The use of the river’s water, and the volume each littoral polity is entitled to divert for its own use, is codified in the interstate treaty of September 3, 2010, on the border between Azerbaijan and Russia. Under the terms of that treaty, 30.5 percent of the total volume is designated the environmental norm; the remainder is to be shared equally by the two sides. The flow is currently 14.5 cubic meters per second, of which Azerbaijan and Daghestan are each entitled to 5 cubic meters. But according to Daghestan’s First Deputy Ecology and Natural Resources Minister Marat Aliomarov, Azerbaijan is taking an additional 3 cubic meters.

An unnamed Azerbaijani expert, however, offered a different explanation. He said the reason why the flow of the river is so low at its lower reaches is that because of this summer’s drought, the initial volume has fallen from the usual 60 cubic meters per second to 14.5 cubic meters.

Local villagers have been complaining for several years that the water table in the region is falling.

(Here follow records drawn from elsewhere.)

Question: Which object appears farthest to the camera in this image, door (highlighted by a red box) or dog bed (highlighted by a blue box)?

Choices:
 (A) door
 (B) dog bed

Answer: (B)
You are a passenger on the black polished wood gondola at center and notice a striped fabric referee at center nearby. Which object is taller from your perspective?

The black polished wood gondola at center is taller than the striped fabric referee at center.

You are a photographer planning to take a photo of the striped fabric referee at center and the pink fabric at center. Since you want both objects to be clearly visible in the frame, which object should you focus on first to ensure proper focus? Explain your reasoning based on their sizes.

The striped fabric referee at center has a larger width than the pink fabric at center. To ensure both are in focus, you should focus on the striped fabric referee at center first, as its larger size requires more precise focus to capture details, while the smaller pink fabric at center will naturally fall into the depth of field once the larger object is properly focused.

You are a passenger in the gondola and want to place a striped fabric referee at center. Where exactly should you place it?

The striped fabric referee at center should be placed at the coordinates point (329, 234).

Last fall, they convened a series of mass protests against plans by the republican government to drill artesian wells to pipe drinking water to the coastal town of Derbent, which has a population of 120,000. Those plans were suspended in the wake of a session of Daghestan’s Public Chamber in February at which Magerramkent residents outlined their concerns, including the threat to the survival of the region’s unique tropical liana forest. Federal agencies and the Union of Hydrologists of Russia were co-opted to assess the likely impact of the project and propose alternative options for supplying Derbent with water.

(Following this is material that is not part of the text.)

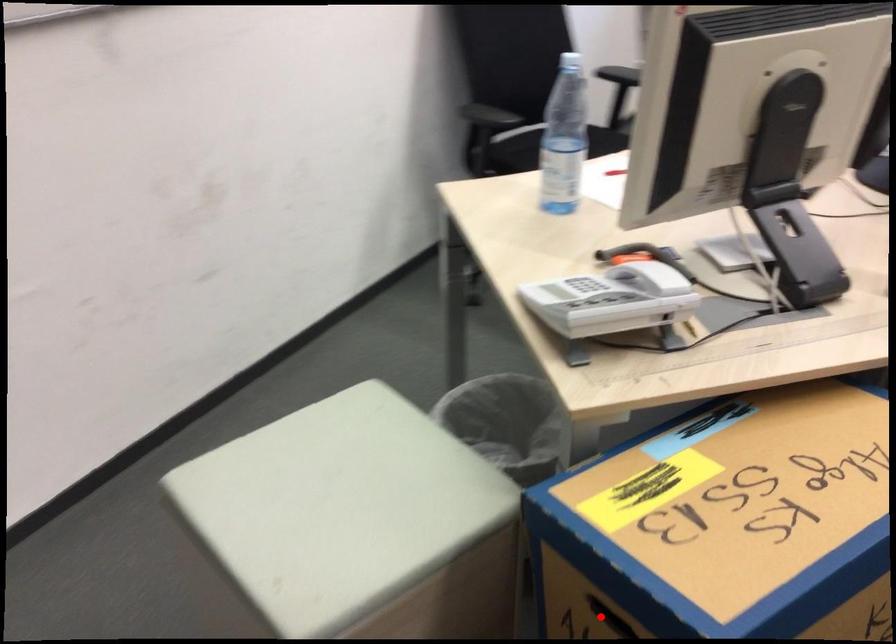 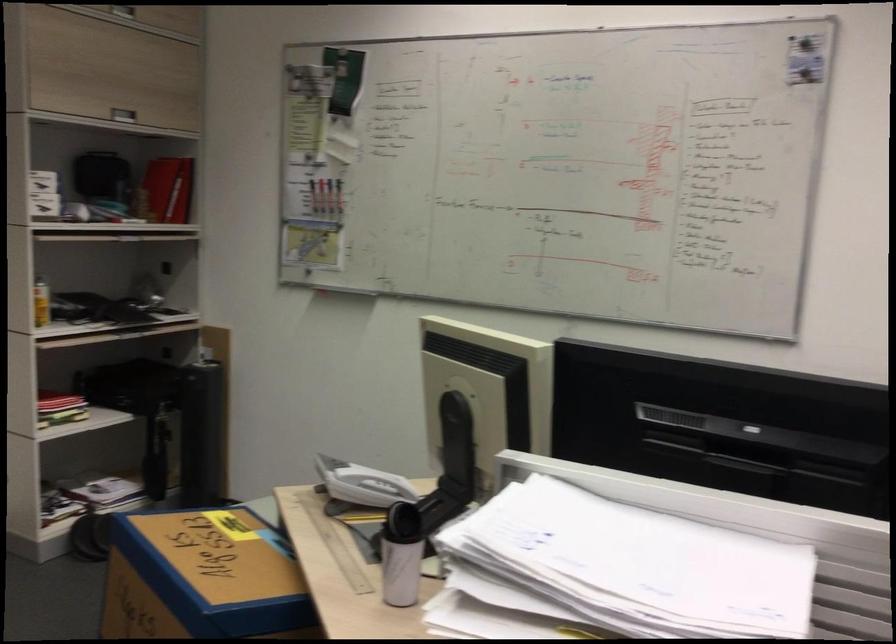 Question: I am providing you with two images of the same scene from different viewpoints. A red point is marked on the first image. Is the red point's position out of view in image 2?

Choices:
 (A) Yes
 (B) No

Answer: (A)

Last month, the administrative heads of five Magerramkent villages appealed to Russian Prime Minister Dmitry Medvedev (who as Russian president signed the 2010 border treaty) and Daghestani Prime Minister Abdusamad Gamidov to ensure that the river water is shared equally in order to preclude “a conflict situation.”

The dispute over water from the Samur is, furthermore, just one aspect of the long-standing clash of economic, and possibly also geopolitical, interests between Daghestan and Azerbaijan. The two largest ethnic groups in southern Daghestan are the Azerbaijanis and the Lezgins. The latter are a northeastern Caucasian ethnos who claim to be the descendants of the ancient kingdom of Caucasian Albania that fell to Arab conquerors in the 8th century. Their historic homeland is split between Russia and Azerbaijan. Estimates of the number of Lezgins in Azerbaijan vary widely. According to official data, they number only 178,000, while unofficial estimates range from 400,000 to 850,000 (of a total population of 9.42 million).

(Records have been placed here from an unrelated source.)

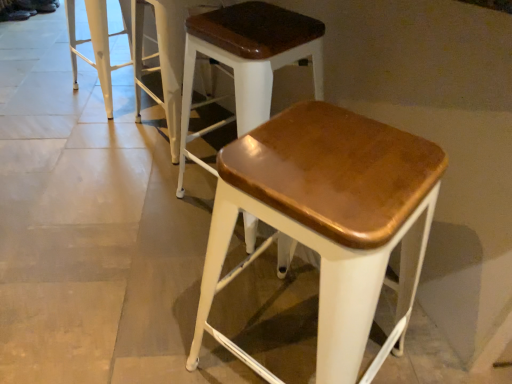 Question: From a real-world perspective, relative to matte brown wood stool at center, which ranks as the 4th stool in left-to-right order, is wooden seat stool at center, the third stool from the right, vertically above or below?

Choices:
 (A) below
 (B) above

Answer: (A)

Question: Looking at the image, does wooden seat stool at center, the second stool in the left-to-right sequence, seem bigger or smaller compared to matte brown wood stool at center, which ranks as the 4th stool in left-to-right order?

Choices:
 (A) big
 (B) small

Answer: (B)

Question: Which object is positioned farthest from the white metal stool at upper left, which is counted as the 4th stool, starting from the right?

Choices:
 (A) wooden seat stool at center, the third stool from the right
 (B) matte brown wood stool at center, the 3th stool positioned from the left
 (C) matte brown wood stool at center, which ranks as the 4th stool in left-to-right order

Answer: (C)

Question: Estimate the real-world distances between objects in this image. Which object is farther from the matte brown wood stool at center, marked as the 1th stool in a right-to-left arrangement?

Choices:
 (A) white metal stool at upper left, which is counted as the 4th stool, starting from the right
 (B) matte brown wood stool at center, which ranks as the second stool in right-to-left order
 (C) wooden seat stool at center, the third stool from the right

Answer: (A)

They have long been regarded with suspicion in light of demands voiced in the 1990s by some Lezgins in Daghestan for the unification of their ethnic group in a separate republic. Several hundred of them were forced to leave their homes in Azerbaijan and relocate to Daghestan following the signing of the 2010 border treaty.

Today, many of Daghestan’s Lezgins are convinced that Baku has ambitious plans to expand its presence and influence in southern Daghestan, and that the Daghestani leadership either approves of that expansion or is reluctant, or even powerless, to counter it. Azerbaijan’s Ata Holding has put up 1 billion rubles ($27 million) toward the cost of renovating infrastructure and building new sports facilities in Derbent in the run-up to the planned celebrations in 2015 of the 2000th anniversary of its foundation. Some Azerbaijani scholars even claim that Derbent is an Azerbaijani town.

Meanwhile, the administrative head of Derbent Raion, Azerbaijani Kurban Kurbanov, continues to defy pressure from the Daghestani leadership to resign that post.